© Columbia University Press
Paper, 272 pages, 43 cartoon drawings
Cloth, 272 pages, 43 cartoon drawings
These two searingly funny and unsettling portraits of teenagers beyond the control and largely beneath the notice of adults in 1980s Taiwan are the first English translations of works by Taiwan's most famous and best-selling literary cult figure. Chang Ta-chun's intricate narrative and keen, ironic sense of humor poignantly and piercingly convey the disillusionment and cynicism of modern Taiwanese youth.
Interweaving the events between the birth of the narrator's younger sister and her abortion at the age of nineteen, the first novel, My Kid Sister, evokes the complex emotional impressions of youth and the often bizarre social dilemmas of adolescence. Combining discussions of fate, existentialism, sexual awakening, and everyday "absurdities" in a typically dysfunctional household, it documents the loss of innocence and the deconstruction of a family.
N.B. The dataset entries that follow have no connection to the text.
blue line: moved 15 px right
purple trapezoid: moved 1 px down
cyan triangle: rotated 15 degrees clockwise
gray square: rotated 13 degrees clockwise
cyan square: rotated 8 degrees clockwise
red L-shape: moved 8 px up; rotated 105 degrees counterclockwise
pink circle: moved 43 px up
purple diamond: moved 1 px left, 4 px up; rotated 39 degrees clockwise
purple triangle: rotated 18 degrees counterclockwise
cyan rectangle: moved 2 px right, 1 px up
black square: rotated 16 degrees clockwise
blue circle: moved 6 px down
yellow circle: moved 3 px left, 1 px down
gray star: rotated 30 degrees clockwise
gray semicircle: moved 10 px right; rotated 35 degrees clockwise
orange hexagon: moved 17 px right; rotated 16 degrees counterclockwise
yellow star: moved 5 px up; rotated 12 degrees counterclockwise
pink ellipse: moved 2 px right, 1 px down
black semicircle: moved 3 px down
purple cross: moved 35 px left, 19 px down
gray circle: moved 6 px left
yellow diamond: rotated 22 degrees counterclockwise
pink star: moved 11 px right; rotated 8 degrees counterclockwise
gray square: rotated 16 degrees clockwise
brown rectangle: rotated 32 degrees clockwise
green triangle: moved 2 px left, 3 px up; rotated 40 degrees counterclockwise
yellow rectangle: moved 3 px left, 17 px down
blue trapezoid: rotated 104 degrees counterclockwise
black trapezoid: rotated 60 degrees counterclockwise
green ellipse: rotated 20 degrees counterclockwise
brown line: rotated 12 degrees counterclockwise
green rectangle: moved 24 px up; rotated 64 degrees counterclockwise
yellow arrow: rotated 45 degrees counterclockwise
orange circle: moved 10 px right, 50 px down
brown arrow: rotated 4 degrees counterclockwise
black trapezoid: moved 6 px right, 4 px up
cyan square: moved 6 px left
In Wild Child, fourteen-year-old Hou Shichun drops out of school, runs away from home, and descends into the Taiwanese underworld, where he encounters an oddball assortment of similarly lost adolescents in desperate circumstances. This novel will inevitably invite comparisons with the classic The Catcher in the Rye, but unlike Holden Caulfield, Hou isn't given any second chances. With characteristic frankness and irony, Chang's teenagers bear witness to a new form of cultural and spiritual bankruptcy.